I have two vivid memories of times with Max at the pediatrician that stick with me. One was getting there a little early for his last appointment, the week before he stopped breathing. I parked the car and got in the backseat with him. I pulled him out of his carseat and put him on my lap. I played with him and told him how much I loved him and how happy he made me and how excited I was to spend the rest of my life watching him grow up. We cuddled and smiled at each other. I loved just being in that moment with him. It breaks my heart in a million pieces thinking about it.
The second memory is probably from the same visit, though I am not 100% sure. We were in one of the examining rooms, waiting for the doctor. Max was on my lap and I was reading a book I found in there to him. I could feel his contentment. I mean, I could literally feel him feeling content. It was amazing...it made me feel like the most important person in the world. Then the doctor came in and looked at us and said something like, "He is sitting in the place he is happiest....right on mommy's lap". I am sure I was beaming.
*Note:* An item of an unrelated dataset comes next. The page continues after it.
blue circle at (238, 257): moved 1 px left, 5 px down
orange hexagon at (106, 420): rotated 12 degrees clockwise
I was the mommy. It blew my mind.
The pediatrician visits with Mo aren't quite the same. In fact, they are a giant trigger. They set me back and feel like someone has just punched me in the gut. I feel stupid sitting there listening to the doctor, who I really like actually, tell me how great Mo is doing. It's all just words. Max was doing great...until he died. I can only ever count on the present moment - Mo is doing great NOW. Meaning - Mo is doing great in this instant. No more, no less. Not helpful. For the last year and a half, doctors have been looking at me with either pity or complete lack of understanding saying things like, "the likelihood of this happening again is next to nothing". To which I usually ask, "What is this?" and they look at me with complete dumbfoundedness.....like the dumbfoundedness that I feel every waking minute of every day.
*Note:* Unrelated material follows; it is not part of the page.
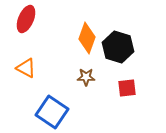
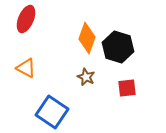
brown star: rotated 24 degrees clockwise
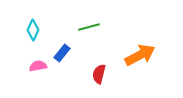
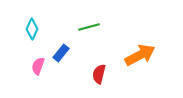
cyan diamond: moved 1 px left, 1 px up
blue rectangle: moved 1 px left
pink semicircle: rotated 60 degrees counterclockwise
Yesterday I was realizing that even though Mo is so similar to Maxie, he is also becoming so much more of his own person. A person who, even at only four months, is very different from his brother. While I am completely obsessed with everything that Mo is, it also highlights everything that he is not. He is not Max. Mo is no stand in for Max....just as Max would be no stand in for Mo. And, I miss Max desperately. I miss him with my whole self. Our relationship was different than what I have with Mo. I love them equally but they are different. Every look Max gave me was filled with adoration and love and I am sure that is how I looked at him too. Our connection was palpable. I could just feel his love. I'm not saying that it isn't similar with Mo - it's just different. There is a desperate clinginess that I feel with Mo too, that I didn't feel with Max. Sometimes I am just scared to leave whatever room that Mo is in.
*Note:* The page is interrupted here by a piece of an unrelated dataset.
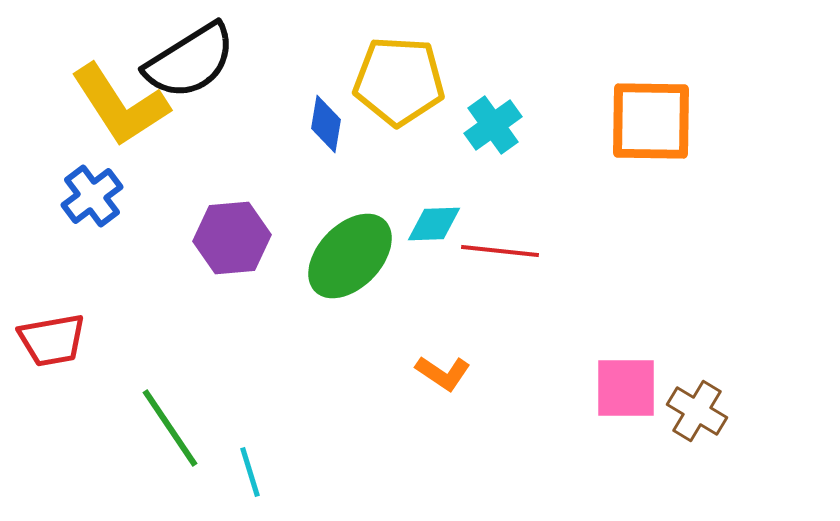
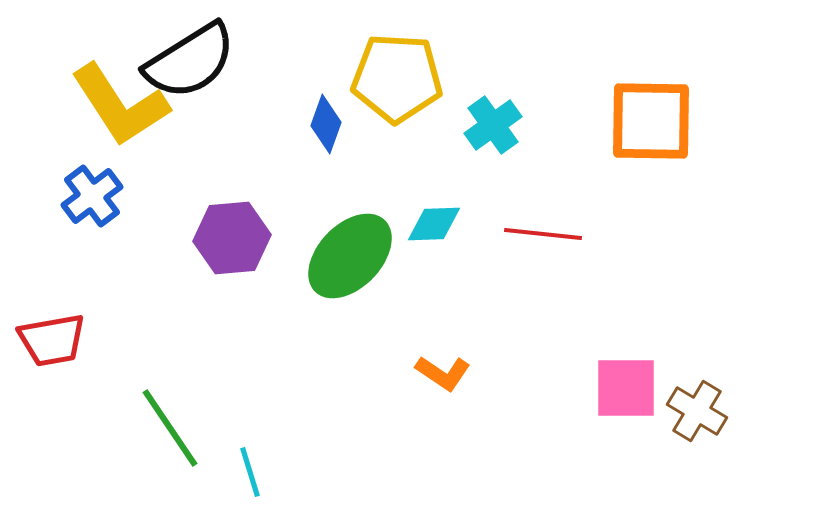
yellow pentagon: moved 2 px left, 3 px up
blue diamond: rotated 10 degrees clockwise
red line: moved 43 px right, 17 px up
I can't help but wonder - is this just how my life is now? I am so tired of feeling everything SO deeply. I just want to rest. I wish I could just have a regular life with the usual ups and downs. I miss being angry that something annoying happened at work or feeling blue because I just dropped my baby off for the day and won't see him until I pick him up at 5. This longing, this desperation, this lack of control, this lack of relaxation.....it's exhausting, consuming, heartbreaking. This feeling of missing my child....it makes me sick to my stomach. I literally woke up last night and thought I was going to throw up. Is this it? Is this what I have to look forward to....forever? It's just too much for any one person and I fear that I am just not up to this task. I have been woefully unprepared for this much pain.